TRUANT AVANTE. A Harley XL883 Flat Tracker from Germany’s Hookie Co.
Our recent expedition to Northern Italy for the inaugural Wildays show gave us more than just ham-induced consumption, some sunburn and a flat track-related bung knee. It also provided us a chance meeting with Germany’s Hookie Co., who had set up shop right alongside the Pipeburn display area. Bumming their shade, we got to talking over this, their latest build. It’s a 1993 Harley XL883 that’s been given a new lease of life as one of 2017’s coolest trackers yet.
Ever humble, they were insistent that they had just ‘thrown it together from spares’ for a bit of fun at the event. Were it not for the skills the team have exhibited to date, we’d be inclined to not believe them.
“Hookie Co. is based in Dresden and was founded in 2015 by myself and Sylvia Petrasch,” says chief truant, Nico Mueller. “We’ve got enough space for a workshop, a shop, a chill out area and a cafe. We mainly work on customs, but as we are both designers we wanted to create more than just motorcycles. So every half-year we create a new collection of designer products based on a new bike build. Our current collection is called Venom Inside.”
After the XL883 was deemed appropriate for the project at hand, Nico began playing with the idea of seeing just how quickly he could turn the stock Sportster into a race-only flat tracker. “I love the work from Rusty Butcher and Suicide Machine Co., which was my main inspiration for this build.”

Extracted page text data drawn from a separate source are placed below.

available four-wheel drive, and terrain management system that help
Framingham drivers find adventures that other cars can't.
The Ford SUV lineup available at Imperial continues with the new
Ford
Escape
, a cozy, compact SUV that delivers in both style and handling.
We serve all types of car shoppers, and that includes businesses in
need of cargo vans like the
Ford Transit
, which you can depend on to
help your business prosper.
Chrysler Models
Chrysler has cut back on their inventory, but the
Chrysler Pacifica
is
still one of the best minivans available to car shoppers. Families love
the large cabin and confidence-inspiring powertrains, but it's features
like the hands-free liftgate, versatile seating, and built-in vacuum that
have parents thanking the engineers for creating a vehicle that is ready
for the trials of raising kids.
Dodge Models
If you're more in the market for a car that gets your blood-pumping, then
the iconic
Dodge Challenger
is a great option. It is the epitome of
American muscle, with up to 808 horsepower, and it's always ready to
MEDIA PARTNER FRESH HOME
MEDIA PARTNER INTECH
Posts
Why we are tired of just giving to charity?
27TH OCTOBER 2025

The bike was sourced from a Dresden local who was also the bike’s first and only owner. He apparently bought it in 1991 at a Harley Davidson dealership in Minnesota, rode it around the country for a decade or so and then imported it into Germany. The Hookie team got the bike with an original 13,000 miles on the clock and some barely run in mechanicals.

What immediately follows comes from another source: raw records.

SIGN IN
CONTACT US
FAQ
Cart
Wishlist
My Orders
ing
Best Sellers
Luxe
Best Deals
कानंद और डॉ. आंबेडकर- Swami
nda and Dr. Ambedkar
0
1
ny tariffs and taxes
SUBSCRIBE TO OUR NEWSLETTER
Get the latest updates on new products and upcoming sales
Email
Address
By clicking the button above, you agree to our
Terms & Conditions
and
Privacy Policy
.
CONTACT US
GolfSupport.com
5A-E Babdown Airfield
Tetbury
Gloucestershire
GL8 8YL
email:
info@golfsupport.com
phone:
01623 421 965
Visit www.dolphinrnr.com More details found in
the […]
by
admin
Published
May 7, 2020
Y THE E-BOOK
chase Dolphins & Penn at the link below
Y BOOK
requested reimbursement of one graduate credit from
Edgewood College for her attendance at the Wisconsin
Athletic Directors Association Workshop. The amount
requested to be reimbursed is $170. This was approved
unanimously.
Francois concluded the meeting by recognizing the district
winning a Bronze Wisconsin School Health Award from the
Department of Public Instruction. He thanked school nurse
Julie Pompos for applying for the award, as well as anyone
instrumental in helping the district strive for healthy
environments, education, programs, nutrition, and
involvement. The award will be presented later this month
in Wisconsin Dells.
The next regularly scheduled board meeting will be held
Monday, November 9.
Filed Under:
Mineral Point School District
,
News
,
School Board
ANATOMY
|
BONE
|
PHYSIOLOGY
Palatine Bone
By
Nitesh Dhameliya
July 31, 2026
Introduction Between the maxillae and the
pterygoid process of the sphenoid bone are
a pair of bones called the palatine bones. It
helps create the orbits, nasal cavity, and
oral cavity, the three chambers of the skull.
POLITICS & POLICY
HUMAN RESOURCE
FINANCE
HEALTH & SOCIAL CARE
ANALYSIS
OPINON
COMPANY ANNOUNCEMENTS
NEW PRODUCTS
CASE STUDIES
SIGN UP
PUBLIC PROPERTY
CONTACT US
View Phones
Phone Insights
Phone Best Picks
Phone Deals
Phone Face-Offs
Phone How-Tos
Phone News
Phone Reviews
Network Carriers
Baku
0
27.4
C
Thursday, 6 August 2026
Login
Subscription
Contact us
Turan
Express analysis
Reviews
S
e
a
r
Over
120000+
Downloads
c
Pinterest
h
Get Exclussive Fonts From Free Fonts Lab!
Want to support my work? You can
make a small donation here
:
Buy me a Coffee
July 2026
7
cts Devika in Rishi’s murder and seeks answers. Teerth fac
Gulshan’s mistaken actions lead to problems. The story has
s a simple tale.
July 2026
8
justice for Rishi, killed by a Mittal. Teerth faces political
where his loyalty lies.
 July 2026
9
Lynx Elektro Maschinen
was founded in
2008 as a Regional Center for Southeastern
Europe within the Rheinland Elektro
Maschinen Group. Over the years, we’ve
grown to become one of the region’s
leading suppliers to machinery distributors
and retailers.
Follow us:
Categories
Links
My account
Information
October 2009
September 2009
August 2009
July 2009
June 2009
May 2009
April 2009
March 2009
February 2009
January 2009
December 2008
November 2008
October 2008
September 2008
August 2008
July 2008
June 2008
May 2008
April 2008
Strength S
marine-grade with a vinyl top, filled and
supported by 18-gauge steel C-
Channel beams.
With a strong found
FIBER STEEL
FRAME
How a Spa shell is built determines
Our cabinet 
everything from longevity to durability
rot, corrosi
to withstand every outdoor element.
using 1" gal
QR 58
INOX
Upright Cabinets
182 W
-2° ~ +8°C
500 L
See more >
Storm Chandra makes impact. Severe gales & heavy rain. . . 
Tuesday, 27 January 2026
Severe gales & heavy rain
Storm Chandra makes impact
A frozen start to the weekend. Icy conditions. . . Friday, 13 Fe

“The build process was really quick,” offers Nico. “It was an ‘after work’ project with a very limited budget. Lucky for us we didn’t need parts for the engine, clutch or primary. A wheel conversion to a 19″ front and rear was the first step; I found a potential wheel on eBay, along with a suitable set of Goldentyre flat track tires.”
Next, an order was placed for a few more more parts including a chain conversion kit, a rear spacer for the chain line, a set of flat tracker bars, some MX grips and two YSS Eco-Line shocks. After that, Nico went straight into the modification of the gas tank and seat.
“I decided to chop the original Sportster gas tank to remove some height and width. And for quick removal, we added a single screw mount with a hole in the middle of the tank. So after only 3 or so hours, I got a rough but useable version of my tracker with its new gas tank.”
Of all things, it was the seat that proved to be a real challenge for Nico – mainly as it was the first time that he had really done any serious aluminium fab work. “Also, the Harley’s subframe is hidden under the seat. It not only allowed me to keep the straight line between the tank and seat, but it allowed for the perfect seat height, giving the bike much better weight distribution.”
“I like really the rough style of this machine – it’s not complete rebuild, overly clean or painted,” Nico notes. It’s no nonsense, built-for-a-purpose tracker style really floats out boat, too. “The next step is to get a street-legal version of the Harley so we can ride it to the racetrack, not just on the racetrack.” Bring it on.